"You're a lucky fellow!" said the Russian, with a sigh. "I only wish I'd had some one to teach me when I was your age, I should know a great deal more than I do."

"What? didn't your father teach you, then?"

"He died when I was a mere child," said the Russian, sadly, "and my mother, too."

"Oh dear, I'm so sorry! But had you no brothers or sisters?"

"I had a brother, but he was blind, poor fellow, and couldn't help me; and as for my sister" (here his face darkened fearfully), "instead of being kind to me, she tried to have me killed!"

"What a shame!" cried the boy, indignantly, clinching a fist about the size of a large plum. "I only wish I'd been your brother!—I wouldn't have let anybody touch you!"

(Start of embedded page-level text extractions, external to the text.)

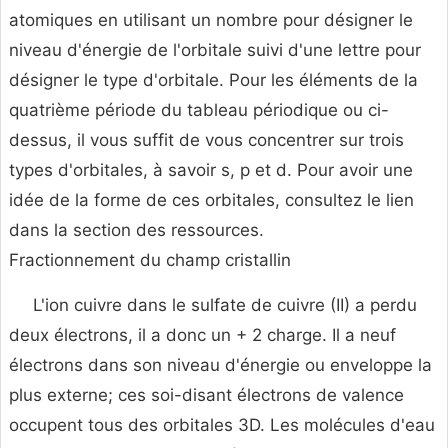
atomiques en utilisant un nombre pour désigner le
niveau d'énergie de l'orbitale suivi d'une lettre pour
désigner le type d'orbitale. Pour les éléments de la
quatrième période du tableau périodique ou ci-
dessus, il vous suffit de vous concentrer sur trois
types d'orbitales, à savoir s, p et d. Pour avoir une
idée de la forme de ces orbitales, consultez le lien
dans la section des ressources.
Fractionnement du champ cristallin
L'ion cuivre dans le sulfate de cuivre (II) a perdu
deux électrons, il a donc un + 2 charge. Il a neuf
électrons dans son niveau d'énergie ou enveloppe la
plus externe; ces soi-disant électrons de valence
occupent tous des orbitales 3D. Les molécules d'eau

This valiant promise of protection, made by a tiny boy to a stalwart soldier of six feet three, tickled the other emigrants so much that they burst into a roar of laughter which made the old walls ring. But the soldier did not laugh; he only passed his hand tenderly over the child's curly head, and then stooped to look at the book which Karl had been reading.

"Ah! the story of Ilia the Strong. I used to be very fond of it when I was a boy. How do you like it?"

"Very much indeed. I didn't think I'd have time to finish it, when they said the Czar was coming to look at us; but I suppose he's too busy amusing himself to care about us poor fellows."

The soldier gave such a terrible frown that the men nearest him started back in dismay, and even Osterman himself looked startled. But the next moment the Russian's face cleared again, though it was still very sad.